NoFo Pot Pies is based in Mattituck.

NoFo Pot Pies is based in Mattituck. Credit: Newsday/Erica Marcus

NoFo Pot Pies in Mattituck seems tailor-made for fall. Located smack-dab in the middle of Long Island’s pumpkin trail, this shipshape shop is seasonally landscaped with gourds, corn stalks and rusting hydrangeas. Inside, the focus is on that most autumnal of dishes: pot pies.

Owner Jonathan Perkins has a potpie history that goes back decades. In 1999 he bought the three-year-old Cooperage Inn in Baiting Hollow and immediately introduced a chicken pot pie that he had already perfected at a previous job. In 2000, Newsday’s Joan Reminick raved about the "dome of puff pastry capping a meld of poultry, vegetables, and herb-flecked cream sauce."

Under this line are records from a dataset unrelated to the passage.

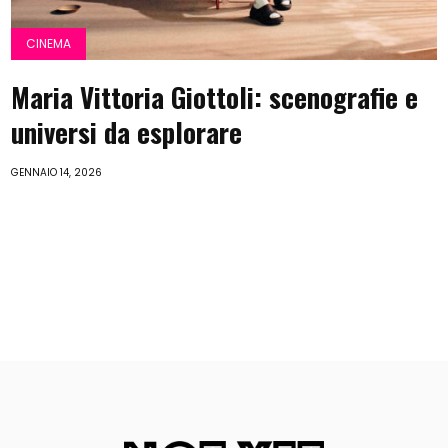
CINEMA
Maria Vittoria Giottoli: scenografie e
universi da esplorare
GENNAIO 14, 2026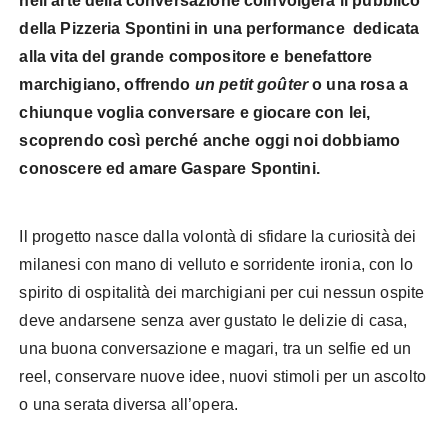
nell’arte della conversazione coinvolgerà il pubblico
della Pizzeria Spontini in una performance dedicata
alla vita del grande compositore e benefattore
marchigiano, offrendo
un petit goûter
o una rosa a
chiunque voglia conversare e giocare con lei,
scoprendo così perché anche oggi noi dobbiamo
conoscere ed amare Gaspare Spontini.
Il progetto nasce dalla volontà di sfidare la curiosità dei
milanesi con mano di velluto e sorridente ironia, con lo
spirito di ospitalità dei marchigiani per cui nessun ospite
deve andarsene senza aver gustato le delizie di casa,
una buona conversazione e magari, tra un selfie ed un
reel, conservare nuove idee, nuovi stimoli per un ascolto
o una serata diversa all’opera.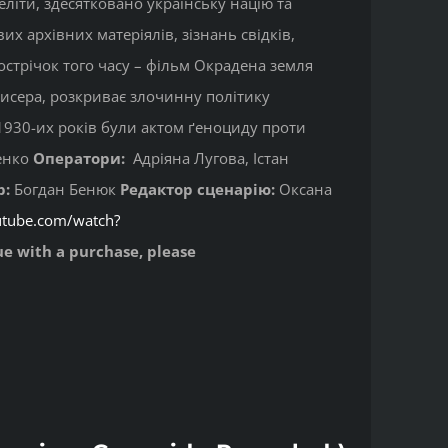
еліти, здесятковано українську націю та
 архівних матеріялів, зізнань свідків,
нострічок того часу – фільм Окрадена земля
исера, розкриває злочинну політику
0-1930-их років були актом ґеноциду проти
енко
Оператори:
Адріяна Лугова, Істан
р:
Богдан Бенюк
Редактор сценарію:
Оксана
utube.com/watch?
sue with a purchase, please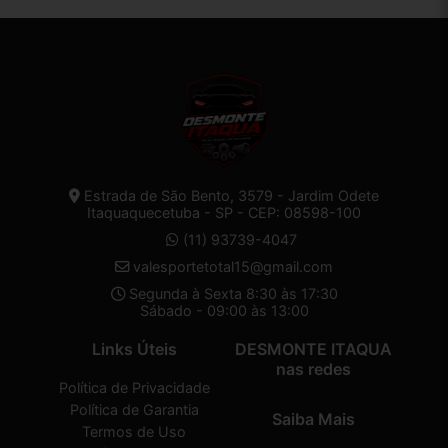
Estrada de São Bento, 3579 - Jardim Odete
Itaquaquecetuba - SP - CEP: 08598-100
(11) 93739-4047
valesportetotal15@gmail.com
Segunda à Sexta 8:30 às 17:30
Sábado - 09:00 às 13:00
Links Úteis
DESMONTE ITAQUA
nas redes
Política de Privacidade
Política de Garantia
Saiba Mais
Termos de Uso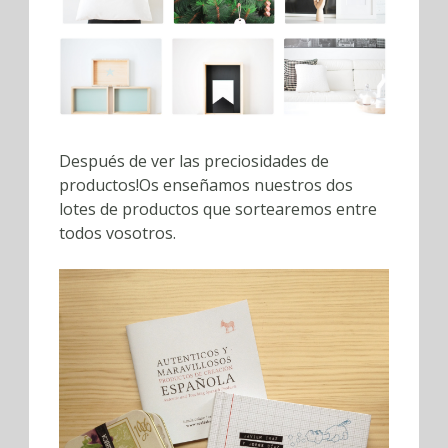
Después de ver las preciosidades de
productos!Os enseñamos nuestros dos
lotes de productos que sortearemos entre
todos vosotros.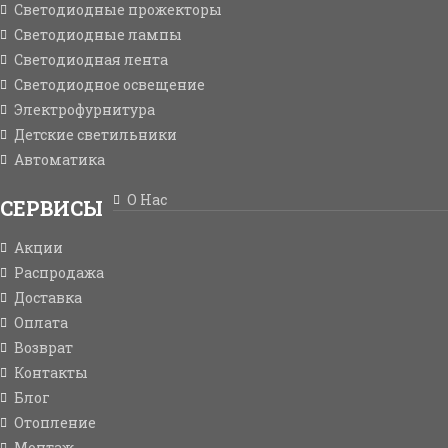
Светодиодные прожекторы
Светодиодные лампы
Светодиодная лента
Светодиодное освещение
Электрофурнитура
Детские светильники
Автоматика
О Нас
СЕРВИСЫ
Акции
Распродажа
Доставка
Оплата
Возврат
Контакты
Блог
Отопление
Монтаж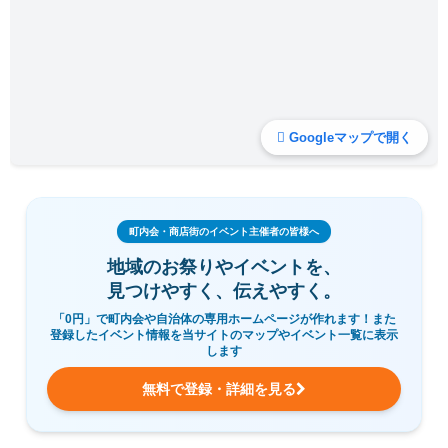
Googleマップで開く
町内会・商店街のイベント主催者の皆様へ
地域のお祭りやイベントを、
見つけやすく、伝えやすく。
「0円」で町内会や自治体の専用ホームページが作れます！また
登録したイベント情報を当サイトのマップやイベント一覧に表示
します
無料で登録・詳細を見る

Flash-forward to the pandemic. The restaurant was closed, but Perkins, chef Jeff Russell and general manager Scott Hopkins came up with the idea of selling frozen pot pies to reheat at home. The idea caught fire, prompting the Cooperage team to expand the varieties, build an extension onto the kitchen (complete with "pie window"), perfect the freezing and packaging operation and start a wholesale business. NoFo pies are now available at nearly 20 locations, as far west as Sweetie Pies on Main in Cold Spring Harbor and Deer Run Farms in Brookhaven, as far east as Seps Farm Stand in East Marion, One Stop Market in East Hampton.

Perkins believes the to-go pies caught on for the same reason they were popular at the restaurant: "From the beginning, the Cooperage Inn was about comfort food. And I always wanted to build on that."

The main challenge the team faced was ramping up production while maintaining small-scale quality but, in fact, the pies are still made the same way. Chickens are still roasted, hunks of light and dark meat pulled by hand — the same goes for the turkeys. Instead of traditional "stew meat," beef pies contain braised short ribs.

NoFo Pot Pies has a retail shop in Mattituck.

NoFo Pot Pies has a retail shop in Mattituck. Credit: Newsday/Erica Marcus

Perkins said that his original model was to focus on wholesale but, "I felt like the brand needed an identity on the North Fork." A vacant jewelry store fit the bill for a retail operation, once it was gutted to accommodate freezers for the pies; fridges for soups, desserts, salads and prepared meals from Cooperage Inn; shelves for fancy cookies, crackers and preserves and pasta. Crumb cake from Front Street Bakery in Rockville Centre is new addition to the lineup.

But back to pot pies. The shop sells up to 10 varieties (depending on the season) of small 6-inch pies ($20 to $34), from traditional chicken, beef and shepherd’s pie to more out-there lobster-shrimp-scallop, jambalaya and chicken Marsala; large 10-inch pies ($50 to $66) come in chicken, beef and turkey.

NoFo Pot Pies, 11160 Main Rd., Mattituck, 631-548-7437, nofopotpies.com. Open 7 days a week from 11 a.m. to 7 p.m.